A realidade talvez seja outra. As guerras passadas foram empreendidas pelo menos com alguma esperança de vitória. Hoje, ninguém acredita em vitória, pelo menos em vitória material. Ora, não havendo dos dois lados a suposição de que um plano estratégico possa eventualmente infligir uma ampla e vantajosa derrota ao inimigo, se a guerra só poderá ser uma catástrofe para todos os sobreviventes, as razões técnicas, estratégicas, militares não poderão ser, por força, a motivação fundamental do início das ações armadas. Confiado no poderio militar é que nenhum dos dois países levará a guerra ao outro.

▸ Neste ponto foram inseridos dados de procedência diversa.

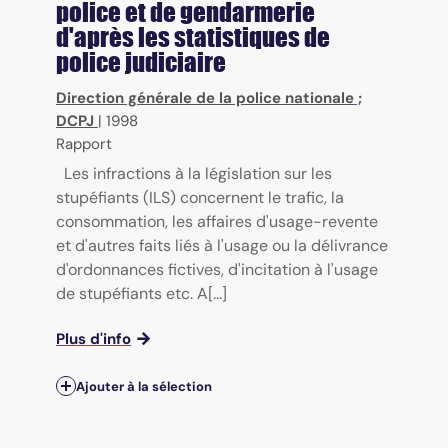
police et de gendarmerie
d'après les statistiques de
police judiciaire
Direction générale de la police nationale
;
DCPJ
|
1998
Rapport
Les infractions à la législation sur les
stupéfiants (ILS) concernent le trafic, la
consommation, les affaires d'usage-revente
et d'autres faits liés à l'usage ou la délivrance
d'ordonnances fictives, d'incitation à l'usage
de stupéfiants etc. A[...]
Plus d'info
Ajouter à la sélection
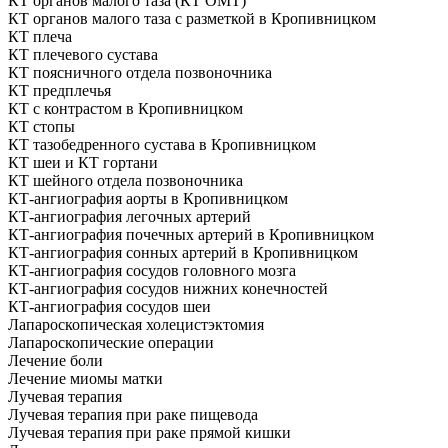
КТ органов малого таза (КТ ОМТ)
КТ органов малого таза с разметкой в Кропивницком
КТ плеча
КТ плечевого сустава
КТ поясничного отдела позвоночника
КТ предплечья
КТ с контрастом в Кропивницком
КТ стопы
КТ тазобедренного сустава в Кропивницком
КТ шеи и КТ гортани
КТ шейного отдела позвоночника
КТ-ангиография аорты в Кропивницком
КТ-ангиография легочных артерий
КТ-ангиография почечных артерий в Кропивницком
КТ-ангиография сонных артерий в Кропивницком
КТ-ангиография сосудов головного мозга
КТ-ангиография сосудов нижних конечностей
КТ-ангиография сосудов шеи
Лапароскопическая холецистэктомия
Лапароскопические операции
Лечение боли
Лечение миомы матки
Лучевая терапия
Лучевая терапия при раке пищевода
Лучевая терапия при раке прямой кишки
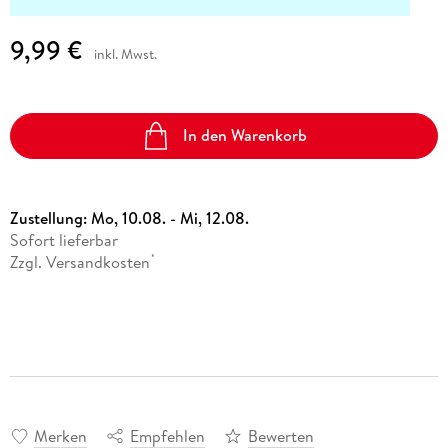
9,99 €
inkl. Mwst.
In den Warenkorb
Zustellung:
Mo, 10.08. - Mi, 12.08.
Sofort lieferbar
Zzgl. Versandkosten
*
Merken
Empfehlen
Bewerten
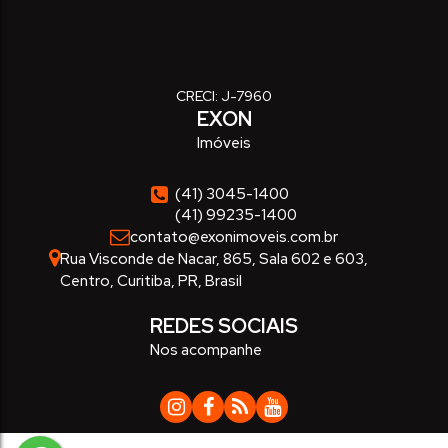
CRECI: J-7960
EXON
Imóveis
(41) 3045-1400
(41) 99235-1400
contato@exonimoveis.com.br
Rua Visconde de Nacar
,
865
,
Sala 602 e 603
,
Centro
,
Curitiba
,
PR
,
Brasil
REDES SOCIAIS
Nos acompanhe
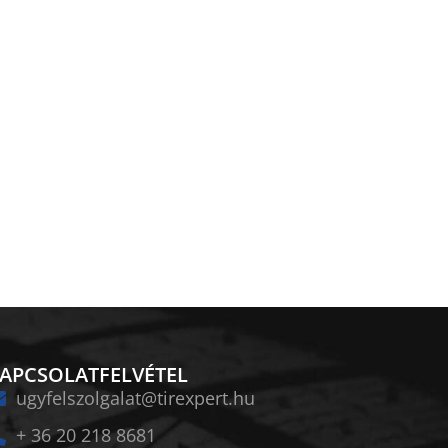
APCSOLATFELVÉTEL
ugyfelszolgalat@tirexpert.hu
+ 36 20 218 8681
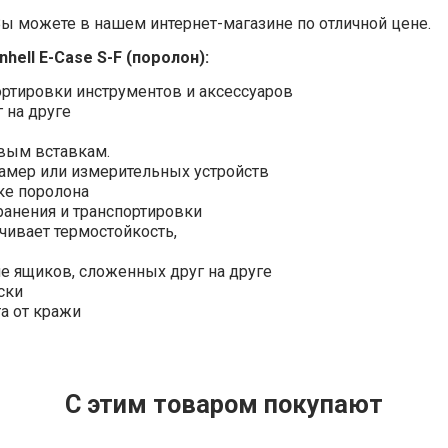
 Вы можете в нашем интернет-магазине по отличной цене.
ell E-Case S-F (поролон):
ортировки инструментов и аксессуаров
 на друге
овым вставкам.
камер или измерительных устройств
ке поролона
ранения и транспортировки
чивает термостойкость,
ие ящиков, сложенных друг на друге
ски
а от кражи
С этим товаром покупают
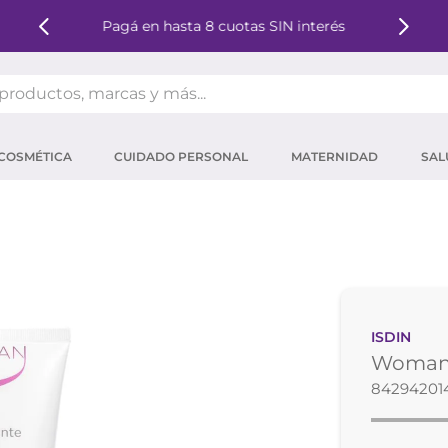
Pagá en hasta 8 cuotas SIN interés
oductos, marcas y más...
OS MÁS BUSCADOS
COSMÉTICA
CUIDADO PERSONAL
MATERNIDAD
SAL
ector solar
um
tina
mpoo
eina
ISDIN
 micelar
Woman 
ector
84294201
ara pestañas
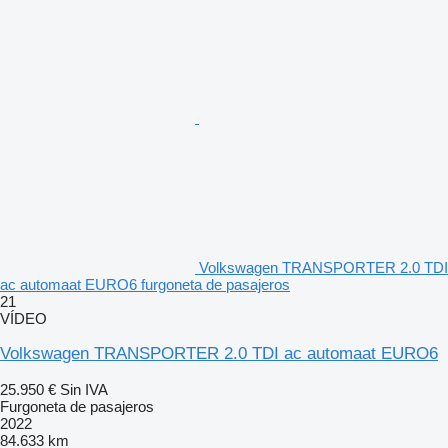
Volkswagen TRANSPORTER 2.0 TDI
ac automaat EURO6 furgoneta de pasajeros
21
VÍDEO
Volkswagen TRANSPORTER 2.0 TDI ac automaat EURO6
25.950 €
Sin IVA
Furgoneta de pasajeros
2022
84.633 km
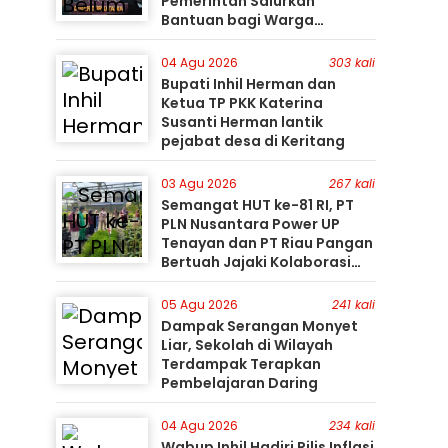
Pemerintah Salurkan
Bantuan bagi Warga
Terdampak
04 Agu 2026
303 kali
Bupati Inhil Herman dan
Ketua TP PKK Katerina
Susanti Herman lantik
pejabat desa di Keritang
03 Agu 2026
267 kali
Semangat HUT ke-81 RI, PT
PLN Nusantara Power UP
Tenayan dan PT Riau Pangan
Bertuah Jajaki Kolaborasi
Pemanfaatan Limbah FABA
untuk Dukung Swasembada
05 Agu 2026
241 kali
Dampak Serangan Monyet
Liar, Sekolah di Wilayah
Terdampak Terapkan
Pembelajaran Daring
04 Agu 2026
234 kali
Wabup Inhil Hadiri Rilis Inflasi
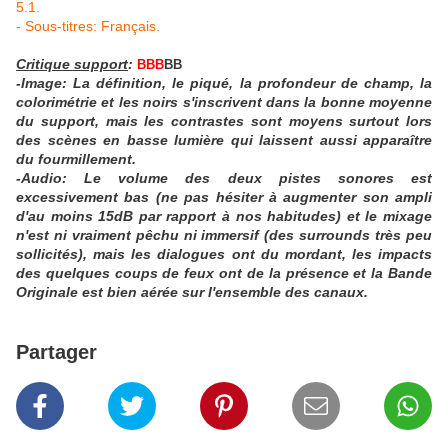
5.1.
- Sous-titres: Français.
Critique support
:
BBB
BB
-Image:
La définition, le piqué, la profondeur de champ, la
colorimétrie et les noirs s'inscrivent dans la bonne moyenne
du support, mais les contrastes sont moyens surtout lors
des scènes en basse lumière qui laissent aussi apparaître
du fourmillement.
-Audio: Le volume des deux pistes sonores est
excessivement bas (ne pas hésiter à augmenter son ampli
d'au moins 15dB par rapport à nos habitudes) et le mixage
n'est ni vraiment pêchu ni immersif (des surrounds très peu
sollicités), mais les dialogues ont du mordant, les impacts
des quelques coups de feux ont de la présence et la Bande
Originale est bien aérée sur l'ensemble des canaux
.
Partager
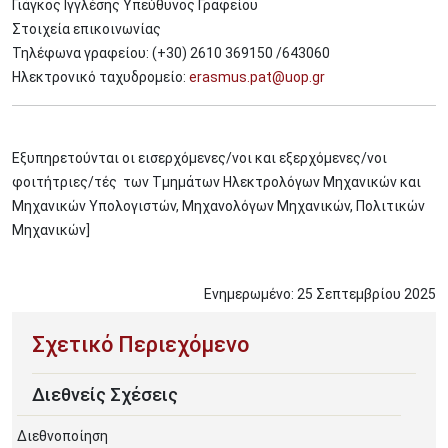
Γιάγκος Ιγγλέσης Υπεύθυνος Γραφείου
Στοιχεία επικοινωνίας
Τηλέφωνα γραφείου: (+30) 2610 369150 /643060
Ηλεκτρονικό ταχυδρομείο:
erasmus.pat@uop.gr
Εξυπηρετούνται οι εισερχόμενες/νοι και εξερχόμενες/νοι
φοιτήτριες/τές των Τμημάτων Ηλεκτρολόγων Μηχανικών και
Μηχανικών Υπολογιστών, Μηχανολόγων Μηχανικών, Πολιτικών
Μηχανικών]
Ενημερωμένο:
25
Σεπτεμβρίου
2025
Διεθνείς Σχέσεις
Διεθνοποίηση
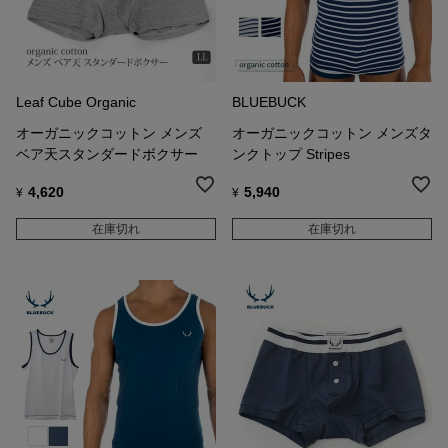
Leaf Cube Organic
BLUEBUCK
オーガニックコットン メンズ
オーガニックコットン メンズタ
ベア天スタンダードボクサー
ンクトップ Stripes
4,620
5,940
¥
¥
在庫切れ
在庫切れ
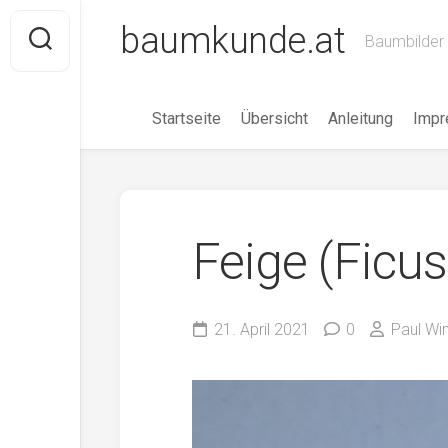
Skip
baumkunde.at
to
Baumbilder 
content
Startseite
Übersicht
Anleitung
Imp
Feige (Ficus
21. April 2021
0
Paul W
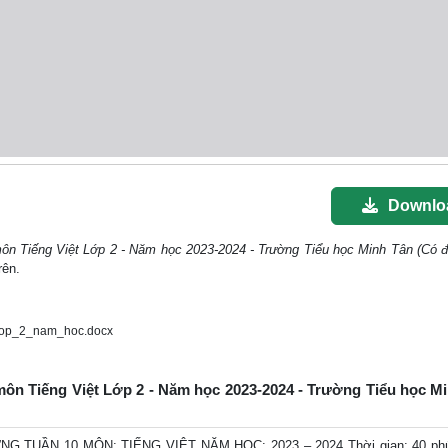
Downlo
môn Tiếng Việt Lớp 2 - Năm học 2023-2024 - Trường Tiểu học Minh Tân (Có đ
rên.
lop_2_nam_hoc.docx
 môn Tiếng Việt Lớp 2 - Năm học 2023-2024 - Trường Tiểu học M
TUẦN 10 MÔN: TIẾNG VIỆT NĂM HỌC: 2023 – 2024 Thời gian: 40 phú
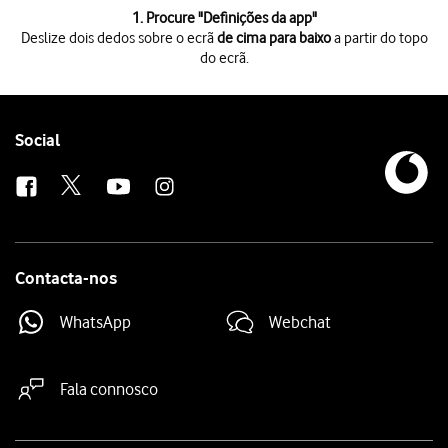
1 de 8
1. Procure "
Definições da app
"
Deslize dois dedos sobre o ecrã
de cima para baixo
a partir do topo
do ecrã.
Deslize dois dedos sobre o ecrã
de cima para baixo
a partir do topo do 
Prima
o ícone de definições
.
Prima
Apps
.
Prima
Definições da app
.
Follow
Social
Prima
a lista suspensa
.
us
Prima
a categoria pretendida
.
Prima
o indicador
junto às apps pretendidas para ativar ou desativar a 
Prima
a tecla de início
para terminar e voltar ao ecrã inicial.
Contacta-nos
WhatsApp
Webchat
Fala connosco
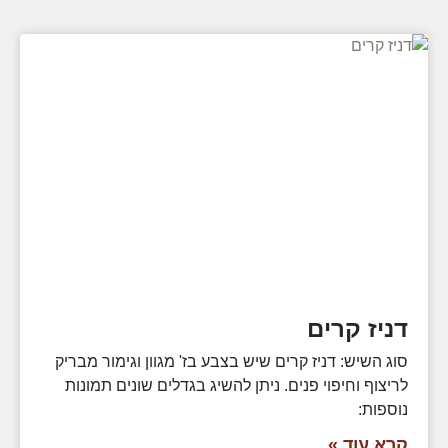
דניז קרים
סוג השיש: דניז קרים שיש בצבע בז' מגוון וגימור מבריק
לריצוף וחיפוי פנים. ניתן להשיג בגדלים שונים תמונות
נוספות:
קרא עוד »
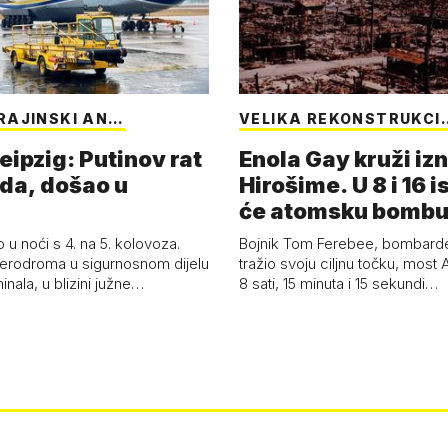
RAJINSKI AN…
VELIKA REKONSTRUKCI
eipzig: Putinov rat
Enola Gay kruži iz
eda, došao u
Hirošime. U 8 i 16 i
će atomsku bombu 
Boy'
 u noći s 4. na 5. kolovoza.
Bojnik Tom Ferebee, bombarder
erodroma u sigurnosnom dijelu
tražio svoju ciljnu točku, most 
inala, u blizini južne…
8 sati, 15 minuta i 15 sekundi…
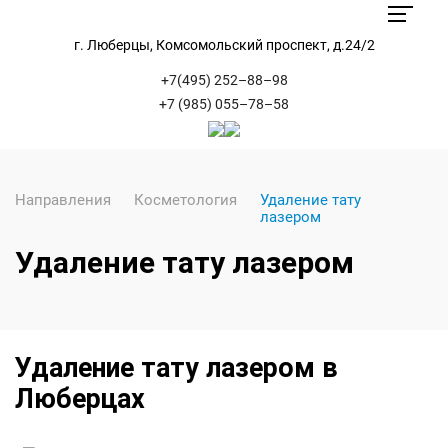
г. Люберцы, Комсомольский проспект, д.24/2
+7(495) 252–88–98
+7 (985) 055–78–58
Направления
Косметология
Удаление тату
лазером
Удаление тату лазером
Удаление тату лазером в
Люберцах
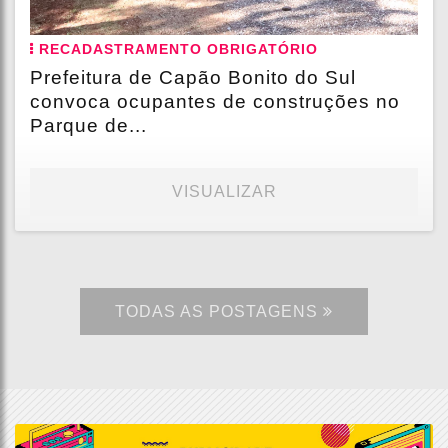
RECADASTRAMENTO OBRIGATÓRIO
Prefeitura de Capão Bonito do Sul
convoca ocupantes de construções no
Parque de...
VISUALIZAR
TODAS AS POSTAGENS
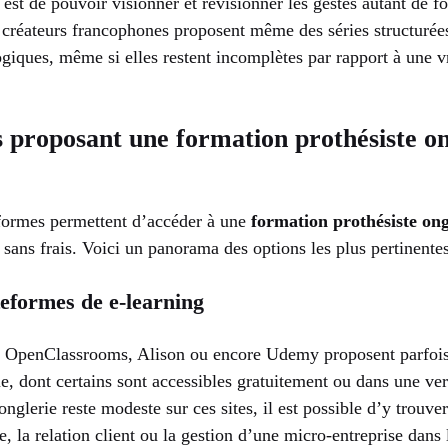
est de pouvoir visionner et revisionner les gestes autant de fo
 créateurs francophones proposent même des séries structurée
giques, même si elles restent incomplètes par rapport à une v
 proposant une formation prothésiste o
eformes permettent d’accéder à une
formation prothésiste ong
 sans frais. Voici un panorama des options les plus pertinentes
formes de e-learning
OpenClassrooms, Alison ou encore Udemy proposent parfois d
ue, dont certains sont accessibles gratuitement ou dans une ver
’onglerie reste modeste sur ces sites, il est possible d’y trouv
e, la relation client ou la gestion d’une micro-entreprise dans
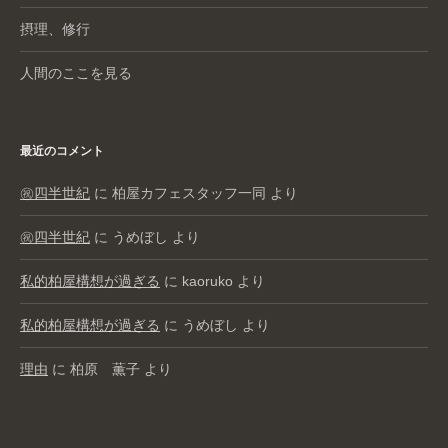
摂理、修行
人間のここを見る
最近のコメント
㊗️四半世紀
に
柏屋カフェスタッフ一同
より
㊗️四半世紀
に
うめぼし
より
私的柏屋構想が過ぎる
に
kaoruko
より
私的柏屋構想が過ぎる
に
うめぼし
より
理由
に
柏原 薫子
より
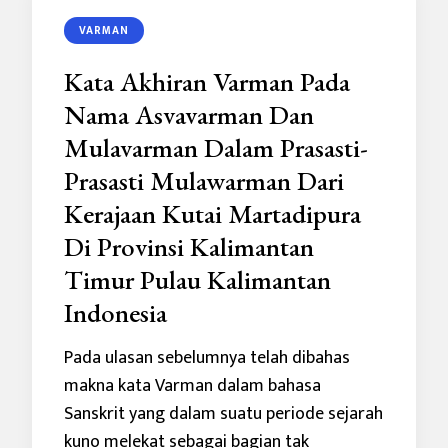
VARMAN
Kata Akhiran Varman Pada
Nama Asvavarman Dan
Mulavarman Dalam Prasasti-
Prasasti Mulawarman Dari
Kerajaan Kutai Martadipura
Di Provinsi Kalimantan
Timur Pulau Kalimantan
Indonesia
Pada ulasan sebelumnya telah dibahas
makna kata Varman dalam bahasa
Sanskrit yang dalam suatu periode sejarah
kuno melekat sebagai bagian tak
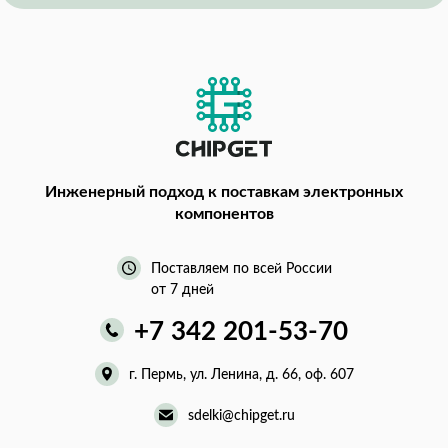
Инженерный подход
к поставкам электронных
компонентов
Поставляем по всей России
от 7 дней
+7 342 201-53-70
г. Пермь, ул. Ленина, д. 66, оф. 607
sdelki@chipget.ru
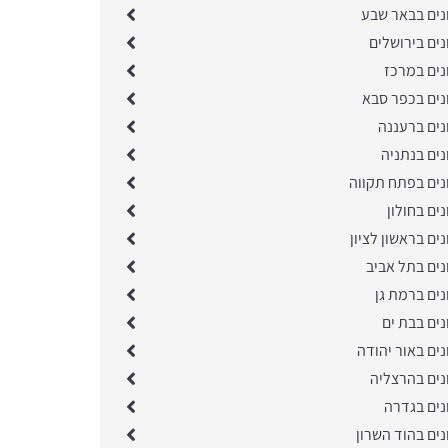
נים בבאר שבע
ים בירושלים
נים במרכז
נים בכפר סבא
נים ברעננה
נים בנתניה
נים בפתח תקווה
ים בחולון
ים בראשון לציון
נים בתל אביב
ים ברמת גן
ים בבת ים
ים באור יהודה
נים בהרצליה
נים בגדרה
ים בהוד השרון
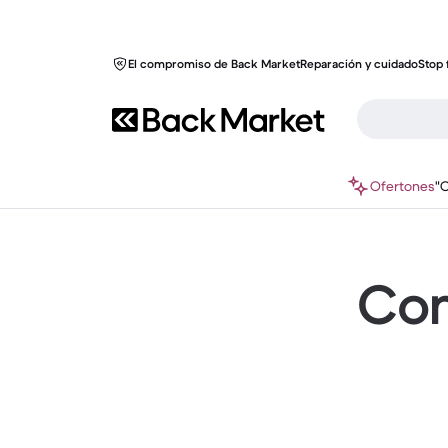
El compromiso de Back Market
Reparación y cuidado
Stop 
Ofertones
"
Com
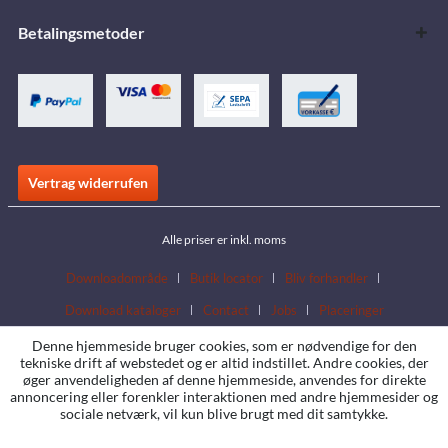
Betalingsmetoder
Vertrag widerrufen
Alle priser er inkl. moms
Downloadområde
Butik locator
Bliv forhandler
Download kataloger
Contact
Jobs
Placeringer
Denne hjemmeside bruger cookies, som er nødvendige for den
tekniske drift af webstedet og er altid indstillet. Andre cookies, der
øger anvendeligheden af denne hjemmeside, anvendes for direkte
annoncering eller forenkler interaktionen med andre hjemmesider og
sociale netværk, vil kun blive brugt med dit samtykke.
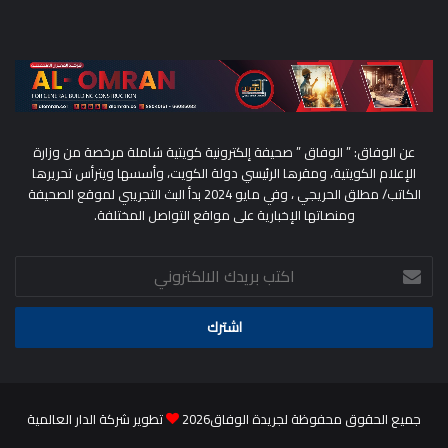
عن الوفاق: ” الوفاق ” صحيفة إلكترونية كويتية شاملة مرخصة من وزارة
الإعلام الكويتية، ومقرها الرئيسي دولة الكويت، وأسسها ويترأس تحريرها
الكاتب/ مطلق الحريجي ، وفي مايو 2024 بدأ البث التجريبي لموقع الصحيفة
ومنصاتها الإخبارية على مواقع التواصل المختلفة.
اكتب
بريدك
الالكتروني
جميع الحقوق محفوظة لجريدة الوفاق2026
تطوير شركة الدار العالمية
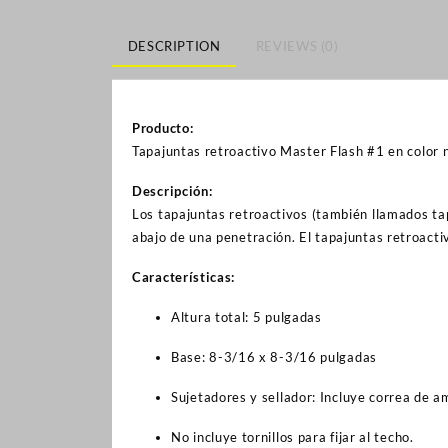
DESCRIPTION
REVIEWS (0)
Producto:
Tapajuntas retroactivo Master Flash #1 en colo
Descripción:
Los tapajuntas retroactivos (también llamados tapa
abajo de una penetración. El tapajuntas retroacti
Características:
Altura total: 5 pulgadas
Base: 8-3/16 x 8-3/16 pulgadas
Sujetadores y sellador: Incluye correa de am
No incluye tornillos para fijar al techo.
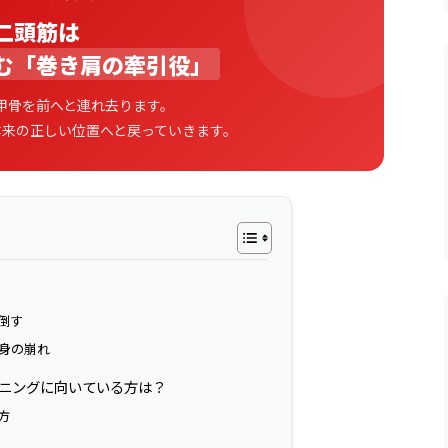
二頭筋は
む「巻き肩の牽引役」
甲骨を前へと連れ去ります。
本来の正しい位置へと戻っていきます。
倒す
身の崩れ
レーニングに向いている方は？
方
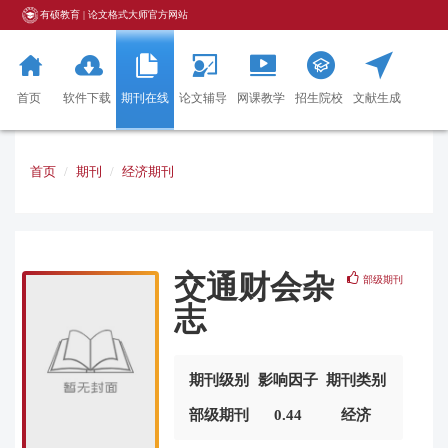
有硕教育 | 论文格式大师官方网站
首页
软件下载
期刊在线
论文辅导
网课教学
招生院校
文献生成
器
首页
期刊
经济期刊
交通财会杂
部级期刊
志
期刊级别
影响因子
期刊类别
部级期刊
0.44
经济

Assim, logicamente, insinua-se o contingente emocional, a fadiga, o medo, o desespero como a força sinistra e aleatória que poderá declanchar o inominável desastre.

É idiota, é inimaginavelmente grotesco, mas estamos hoje dependendo dos nervos humanos e do bom funcionamento dos engenhos eletrônicos. Uma célula nervosa que falhe, uma célula eletrônica que desande, e seremos consumidos pelo fogo. Um palavrão lançado dos EUA para a URSS, e vice-versa, e a continuidade da vida sobre a Terra ficará improvável. Eis a que ponto nos levou a grande ciência dos homens. Dois meninos estão parados um diante do outro, os punhos cerrados, em guarda; entre eles, no chão, há uma cusparada; se um deles passar o pé no cuspe, vai começar a última briga da história.